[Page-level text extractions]
■ ■ ■ ■ ■ ■ ■
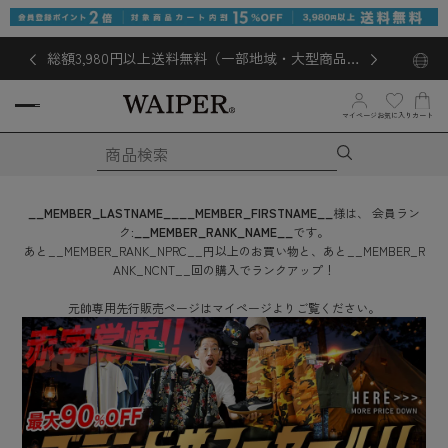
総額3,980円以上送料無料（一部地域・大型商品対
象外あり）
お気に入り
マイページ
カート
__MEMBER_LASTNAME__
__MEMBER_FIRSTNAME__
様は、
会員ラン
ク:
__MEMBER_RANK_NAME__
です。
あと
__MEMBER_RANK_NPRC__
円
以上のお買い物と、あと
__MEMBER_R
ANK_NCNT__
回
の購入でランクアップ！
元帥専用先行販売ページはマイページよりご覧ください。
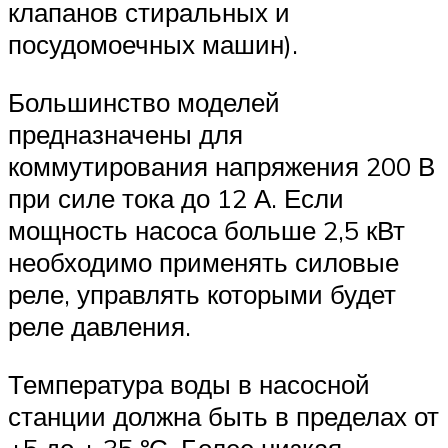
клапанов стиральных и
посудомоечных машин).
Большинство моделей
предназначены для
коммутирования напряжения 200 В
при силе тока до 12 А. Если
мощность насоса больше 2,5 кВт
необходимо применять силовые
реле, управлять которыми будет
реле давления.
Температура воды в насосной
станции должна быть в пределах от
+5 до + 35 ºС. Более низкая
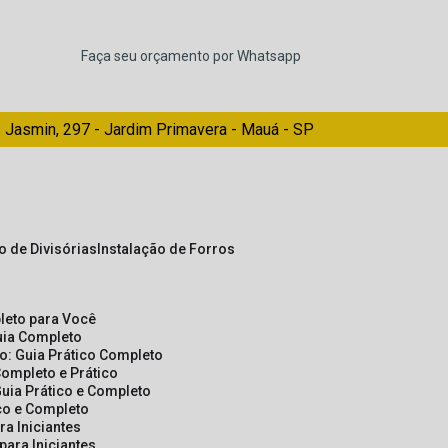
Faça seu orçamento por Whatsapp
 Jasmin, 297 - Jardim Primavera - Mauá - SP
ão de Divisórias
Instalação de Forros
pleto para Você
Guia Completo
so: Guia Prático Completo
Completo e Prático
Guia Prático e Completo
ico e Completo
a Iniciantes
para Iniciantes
■ ■ ■ ■ ■ ■ ■
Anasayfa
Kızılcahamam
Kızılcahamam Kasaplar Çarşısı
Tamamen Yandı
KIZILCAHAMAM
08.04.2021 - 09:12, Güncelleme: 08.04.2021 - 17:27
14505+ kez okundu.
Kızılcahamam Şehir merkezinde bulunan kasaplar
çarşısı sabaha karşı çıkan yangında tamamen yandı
■ ■ ■ ■ ■ ■ ■
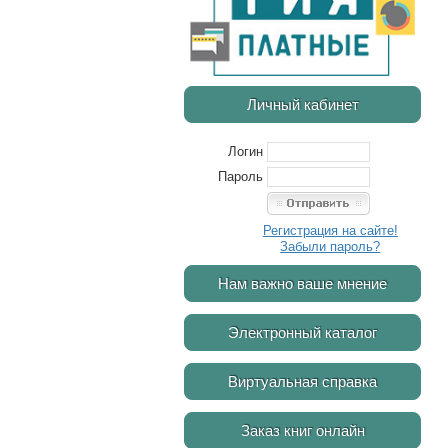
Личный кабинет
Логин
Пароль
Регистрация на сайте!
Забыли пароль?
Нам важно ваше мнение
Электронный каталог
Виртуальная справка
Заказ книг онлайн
■ ■ ■ ■ ■ ■ ■
§ EXERCISE BRIEF:
Look back at the data above, then output exactly the lines from the line holding "総額3,980円以上送料無料（一部地域・大型商品対" up to and including the line holding "para Iniciantes". Leave out the pictures.

§ RESPONSE TO THE EXERCISE:
総額3,980円以上送料無料（一部地域・大型商品対
象外あり）
お気に入り
マイページ
カート
__MEMBER_LASTNAME__
__MEMBER_FIRSTNAME__
様は、
会員ラン
ク:
__MEMBER_RANK_NAME__
です。
あと
__MEMBER_RANK_NPRC__
円
以上のお買い物と、あと
__MEMBER_R
ANK_NCNT__
回
の購入でランクアップ！
元帥専用先行販売ページはマイページよりご覧ください。
клапанов стиральных и
посудомоечных машин).
Большинство моделей
предназначены для
коммутирования напряжения 200 В
при силе тока до 12 А. Если
мощность насоса больше 2,5 кВт
необходимо применять силовые
реле, управлять которыми будет
реле давления.
Температура воды в насосной
станции должна быть в пределах от
+5 до + 35 ºС. Более низкая
Faça seu orçamento por Whatsapp
 Jasmin, 297 - Jardim Primavera - Mauá - SP
ão de Divisórias
Instalação de Forros
pleto para Você
Guia Completo
so: Guia Prático Completo
Completo e Prático
Guia Prático e Completo
ico e Completo
a Iniciantes
para Iniciantes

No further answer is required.